Exercise description:
Exactly the lines from the one with "Заказать звонок" through the end of the records below are to be output, the first and last included, and no others.
(Beginning of Exercise data)
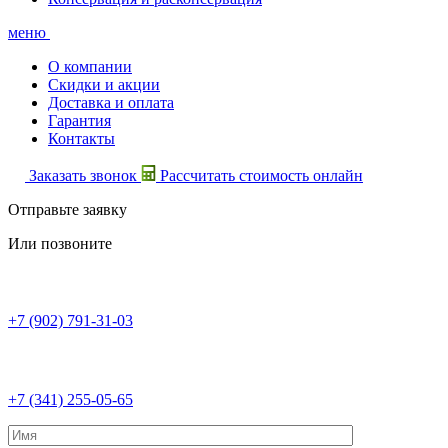
меню
О компании
Скидки и акции
Доставка и оплата
Гарантия
Контакты
Заказать звонок
Рассчитать стоимость онлайн
Отправьте заявку
Или позвоните
+7 (902) 791-31-03
+7 (341) 255-05-65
(End of Exercise data)
Answer for this exercise:
Заказать звонок
Рассчитать стоимость онлайн
Отправьте заявку
Или позвоните
+7 (902) 791-31-03
+7 (341) 255-05-65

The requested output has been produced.